Music versus material (2): Lucio Capece

Tuesday 9 August 2016

When is a field recording no longer a field recording? I originally started to phrase this question “where is the line between field recording and…” but stopped when I couldn’t think of anything to put for the counter-example except “music”. As previously mentioned, field recordings in music tend to walk a fine line between being sufficiently dull to qualify as “sound art” or sufficiently rich to leave one “wallowing in timbre” (cf. Feldman, contrasting sound with music).

Do some of Alvin Lucier’s pieces count as field recordings? Considered as phenomena observed in a specific acoustic location, the line of distinction with field recordings gets blurred. I was thinking about this again when listening to Lucio Capece’s CD Awareness about. Similar considerations appear, of spatial location of sound as an acoustic characteristic, of the resonance of spaces. The last piece on the disc is a long recording made at the Halle des Expositions, Évreux, France, or rather of the Halle des Expositions. It’s part of a series titled Space Tuning – Conditional Music:

Performances involve the playback of recordings made in the space by placing a microphone inside cardboard tubes of differing dimensions.
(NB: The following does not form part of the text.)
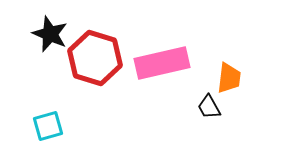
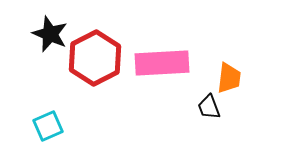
red hexagon: rotated 16 degrees clockwise
pink rectangle: rotated 10 degrees clockwise
black trapezoid: rotated 8 degrees clockwise
cyan square: rotated 8 degrees counterclockwise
These recordings are analysed for their spectral characteristics and then edited into an assembled soundfile. The soundfile is played back live within the space via a PA, and is combined with three other sound sources: selected sine tones based on the harmonic spectrum and formants of the recordings, electronically produced white noise (both of which are amplified through mobile wireless speakers hanging from helium balloons), and some live sounds which I play on soprano saxophone.

Listeners familiar with Lucier would recognise features from some of his better-known works here. The resonance of the space (I Am Sitting In A Room), the cardboard tubes (Vessels), the movement of the sound image (Bird And Person Dyning). I’m not saying that the music is derivative, but that it consolidates and builds upon a legacy. Like many other pioneers in music, Lucier has often been described as a “one-off” – a term used more in hope than in admiration by musicians uncomfortable with the prospect of having to question their assumptions. It’s heartening to hear music so informed by a new tradition.

The soundworld of Space Tuning – Eiffel’s Halle des Expositions is satisfyingly cavernous without being overly ornamented. In two smaller pieces, Capece plays solo in his practice room then plays recordings of the sounds back into the room while binaural microphones attached to a helium balloon float around in circles. The resulting music stays clear but with a complexity of subtle details that never becomes dense.

The other long work, Groupings, is an entirely acoustic quartet but doesn’t sound like it. The slowly unfolding webs of sound are built out of auditory illusions, using white noise (air through an accordion, rasp on bow against string) as a filter for other sounds, playing off small differences in intonation of tones to emphasise or subtract from certain parts of the harmonic spectrum.

It’s a fascinating collection of pieces that focus on the most elemental but often neglected aspects of sound. Without being didactic, the musical beauty of the pieces allows the listener to explore for themselves how these sounds came about and consider how these phenomena appear in daily life.